I'm trying to reinstall a mid mount mower on my GC1725M with a mid mount PTO. The PTO is surrounded by a metal protective box and I am having a hard time getting the PTO shaft from the mower deck onto the PTO shaft. I just can't seem to get the right angle to push the thing on. Has anyone else struggled with this and if so what did you do?


----------



## Fedup (Feb 25, 2014)

It's actually a much more common problem than you would think. I've found that all too often the yoke you're working with has a spring loaded collar that needs to be pulled in one direction while the yoke needs to be pushed in the other. Hard to do when it's at arm's length and you can only reach it with one hand. What often works for me is to fight the yoke onto the shaft BEFORE actually mounting the deck. That way I can shift the deck around a bit to gain some "elbow room" under the tractor. Sometimes jacking the front end up some helps too, leaving the deck on the ground. There's usually enough extension in the drive line that it won't come apart.


----------



## FredM (Nov 18, 2015)

Because of age I tie a light rope to the universal with the slip collar and I pass this rope out the rear of the unit, I slide under from the rear and with one hand I align the splines of the drive shaft and the collar and then get my wife to place tension on the rope as I push back on the collar to attach.

As you say, a bit hard trying to pull the drive shaft onto the PTO shaft whilst trying to push the locking collar the opposite way.


----------



## Bermo (Oct 13, 2021)

hig57 said:


> I'm trying to reinstall a mid mount mower on my GC1725M with a mid mount PTO. The PTO is surrounded by a metal protective box and I am having a hard time getting the PTO shaft from the mower deck onto the PTO shaft. I just can't seem to get the right angle to push the thing on. Has anyone else struggled with this and if so what did you do?

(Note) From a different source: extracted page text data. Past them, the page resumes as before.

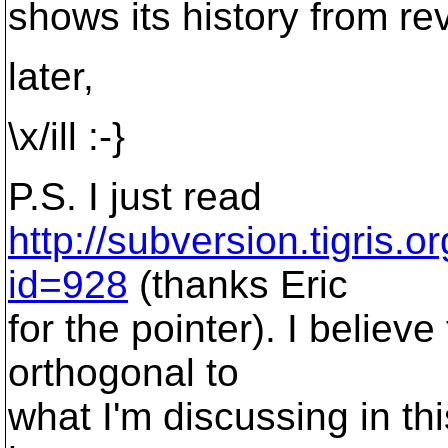
shows its history from rev
later,
\x/ill :-}
P.S. I just read
http://subversion.tigris.
id=928
(thanks Eric
for the pointer). I believ
orthogonal to
what I'm discussing in th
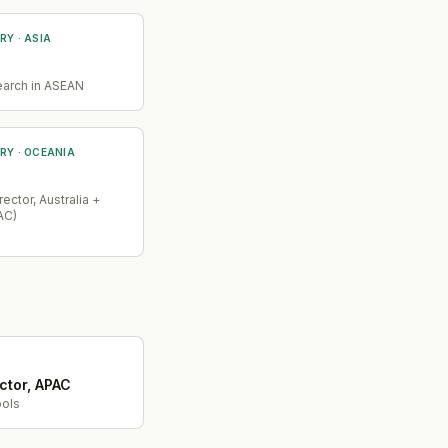
RY
· ASIA
earch in ASEAN
RY
· OCEANIA
ector, Australia +
AC)
ctor, APAC
ols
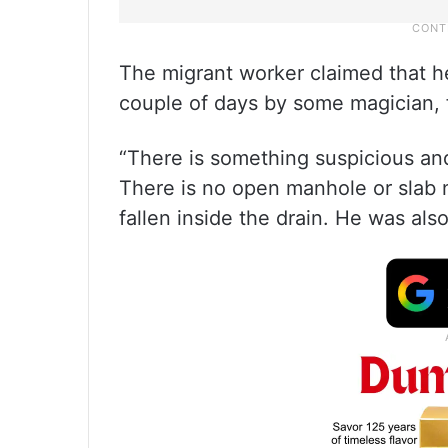
The migrant worker claimed that he
couple of days by some magician, 
“There is something suspicious and
There is no open manhole or slab 
fallen inside the drain. He was als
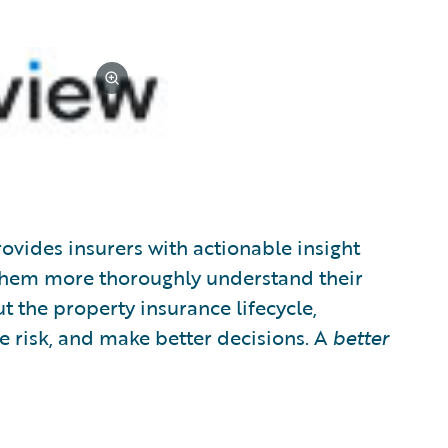
ovides insurers with actionable insight
 them more thoroughly understand their
t the property insurance lifecycle,
e risk, and make better decisions. A
better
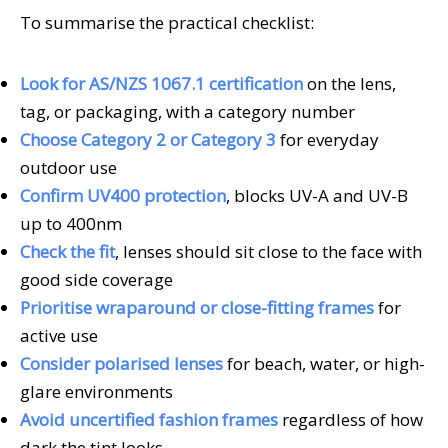
To summarise the practical checklist:
Look for AS/NZS 1067.1 certification
on the lens,
tag, or packaging, with a category number
Choose Category 2 or Category 3
for everyday
outdoor use
Confirm UV400 protection
, blocks UV-A and UV-B
up to 400nm
Check the fit
, lenses should sit close to the face with
good side coverage
Prioritise wraparound or close-fitting frames
for
active use
Consider polarised lenses
for beach, water, or high-
glare environments
Avoid uncertified fashion frames
regardless of how
dark the tint looks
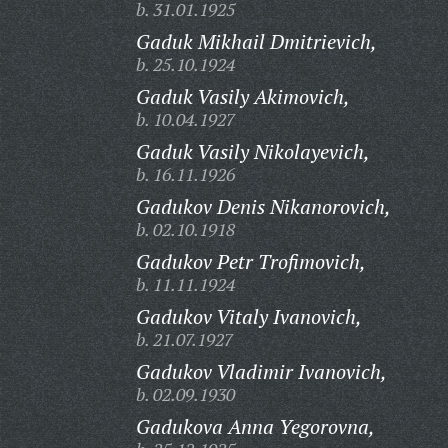
b. 31.01.1925
Gaduk Mikhail Dmitrievich,
b. 25.10.1924
Gaduk Vasily Akimovich,
b. 10.04.1927
Gaduk Vasily Nikolayevich,
b. 16.11.1926
Gadukov Denis Nikanorovich,
b. 02.10.1918
Gadukov Petr Trofimovich,
b. 11.11.1924
Gadukov Vitaly Ivanovich,
b. 21.07.1927
Gadukov Vladimir Ivanovich,
b. 02.09.1930
Gadukova Anna Yegorovna,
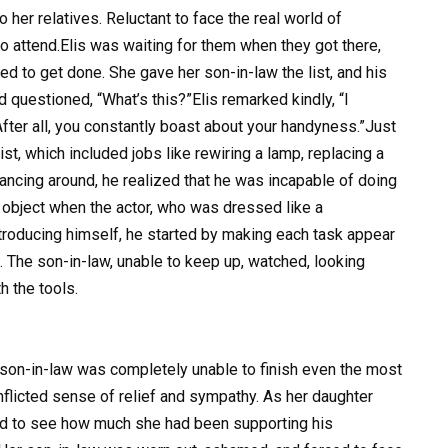
her relatives. Reluctant to face the real world of
o attend.Elis was waiting for them when they got there,
ded to get done. She gave her son-in-law the list, and his
uestioned, “What’s this?”Elis remarked kindly, “I
After all, you constantly boast about your handyness.”Just
ist, which included jobs like rewiring a lamp, replacing a
lancing around, he realized that he was incapable of doing
o object when the actor, who was dressed like a
ntroducing himself, he started by making each task appear
 The son-in-law, unable to keep up, watched, looking
 the tools.
 son-in-law was completely unable to finish even the most
nflicted sense of relief and sympathy. As her daughter
ed to see how much she had been supporting his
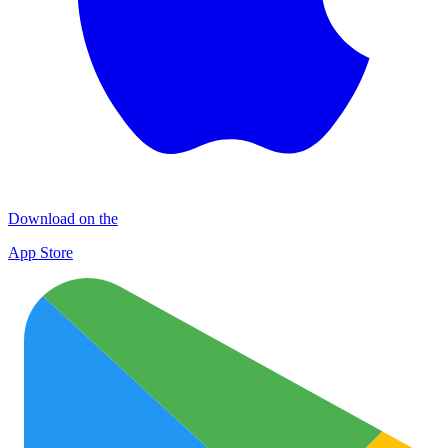
Download on the
App Store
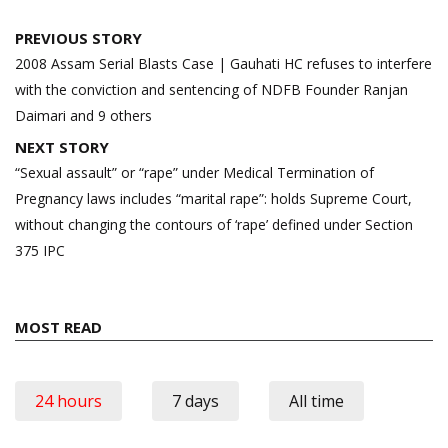
Post
PREVIOUS STORY
navigation
2008 Assam Serial Blasts Case | Gauhati HC refuses to interfere
with the conviction and sentencing of NDFB Founder Ranjan
Daimari and 9 others
NEXT STORY
“Sexual assault” or “rape” under Medical Termination of
Pregnancy laws includes “marital rape”: holds Supreme Court,
without changing the contours of ‘rape’ defined under Section
375 IPC
MOST READ
24 hours
7 days
All time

Be very careful and make sure shaft in clipped on. i thought mine was. PTO shaft came off hit the oil filter and snapped the oil filter bolt which is all one piece. Now have to pull half the tractor apart to get a replacement


----------



## SidecarFlip (Mar 25, 2021)

Last Kubota I had with a mid mount was also a bear to get on, I not so fondly remember that. Think it was a Grand L open station. I remember it was a frustrating operation. Was a few Kubota's ago...


----------